Since we have determined that section 72A.03 does not automatically preclude finding Tifco liable, we need not address whether a separate cause of action in negligence exists. In other jurisdictions where the premium finance company is adjudged to have been negligent in the execution of its loan procedures thereby facilitating its loss, recovery against an insurer may be denied. See, e.g., International Indem. Co. v. Bakco Acceptance, Inc., 172 Ga.App. 28, 31-33, 322 S.E.2d 78, 81-82 (1984) (premium finance company’s policy of allowing agents to write drafts on its account made possible and perhaps facilitated agent’s misappropriation of funds); National Premium Budget Plan Corp. v. National Fire Ins. Co., 106 N.J.Super. 238, 243-46, 254 A.2d 819, 821-23 (premium finance company may be negligent for entrusting monies to agent under circumstances in which “suspicion might well have been aroused”), cert. denied, 54 N.J. 515, 257 A.2d 113 (1969). Tifco’s contributory negligence, if any, may affect its ability to recover on its counterclaim against LUA for unearned premiums. Similarly, LUA’s negligence with respect to its billing procedures, if any, may affect its recovery on its claim against Tifco.

II

Minn.R.Civ.P. 15.01 provides “leave [to amend a pleading] shall be freely given when justice so requires.” A trial court may deny such an amendment where prejudice may result to the opposing party or where such an amendment would serve no legal purpose.

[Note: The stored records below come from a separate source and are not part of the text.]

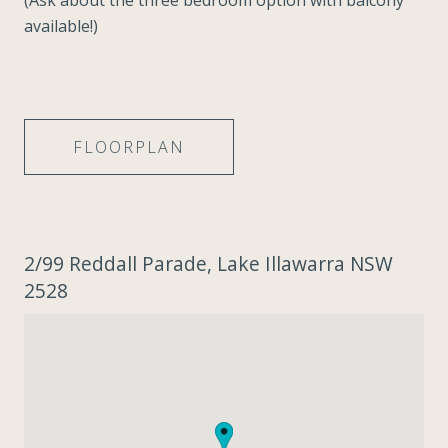
(Ask about the three bedroom option with balcony
available!)
FLOORPLAN
2/99 Reddall Parade, Lake Illawarra NSW
2528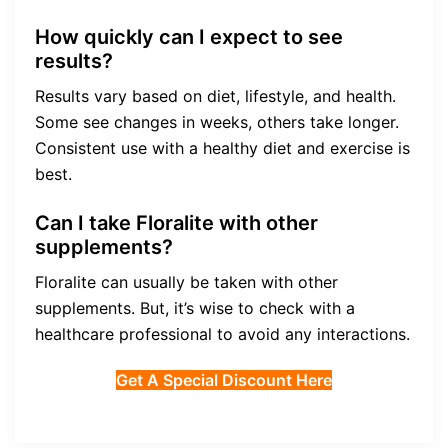
How quickly can I expect to see
results?
Results vary based on diet, lifestyle, and health.
Some see changes in weeks, others take longer.
Consistent use with a healthy diet and exercise is
best.
Can I take Floralite with other
supplements?
Floralite can usually be taken with other
supplements. But, it’s wise to check with a
healthcare professional to avoid any interactions.
Get A Special Discount Here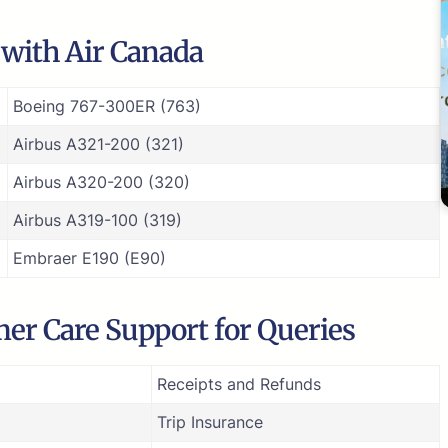
e with Air Canada
Boeing 767-300ER (763)
Airbus A321-200 (321)
Airbus A320-200 (320)
Airbus A319-100 (319)
Embraer E190 (E90)
er Care Support for Queries
Receipts and Refunds
Trip Insurance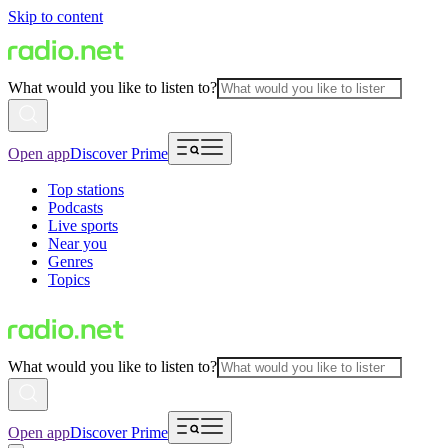
Skip to content
What would you like to listen to?
Open app
Discover Prime
Top stations
Podcasts
Live sports
Near you
Genres
Topics
What would you like to listen to?
Open app
Discover Prime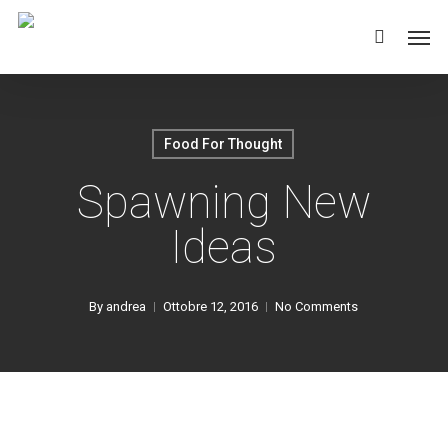
Skip
Men
to
main
content
Food For Thought
Spawning New
Ideas
By
andrea
Ottobre 12, 2016
No Comments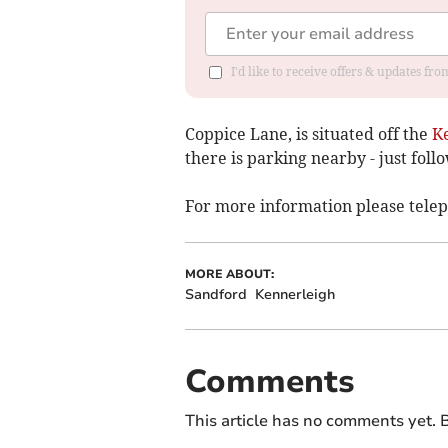
I'd like to receive offers & updates fr
Coppice Lane, is situated off the
K
there is parking nearby - just follo
For more information please tele
MORE ABOUT:
Sandford
Kennerleigh
Comments
This article has no comments yet. B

See Pischke v. Kellen, 384 N.W.2d 201, 204 (Minn.App.1986) (citing Eisert v. Greenberg Roofing & Sheet Metal Co., 314 N.W.2d 226, 228 (Minn.1982)).

LUA filed two separate motions to amend its complaint. The first requested that it be allowed to add claims of joint enterprise and venture. The second requested addition of a third-party beneficiary theory of liability against Tifco. Since we have reversed the grant of summary judgment to Tifco and concluded a fact issue exists as to its liability, on remand LUA should be able to amend its complaint to include its additional claims. Tifco will not be prejudiced, and the claims present some degree of legal viability.

DECISION

The trial court’s grant of partial summary judgment to Tifco and its denials of LUA’s requests to amend its complaint are reversed. The matter is remanded for fur*585ther proceedings in accordance with this decision.

Reversed and remanded.

1. In Automated Systems, 269 N.W.2d at 750, the broker's financial condition was described as "shaky.” Other than the financing company’s concern about the broker’s delay in returning an unearned premium in another account, there was no evidence to suggest that the finance company was aware of the broker’s financial condition. Here, LUA has alleged "further facts” which may prevent Tifco from enjoying the protection of the statute. As will be discussed, those facts include that when MCA executed and Tifco approved the drafts for the premiums, Tifco was fully aware of MCA’s financial condition and the premiums were not yet due.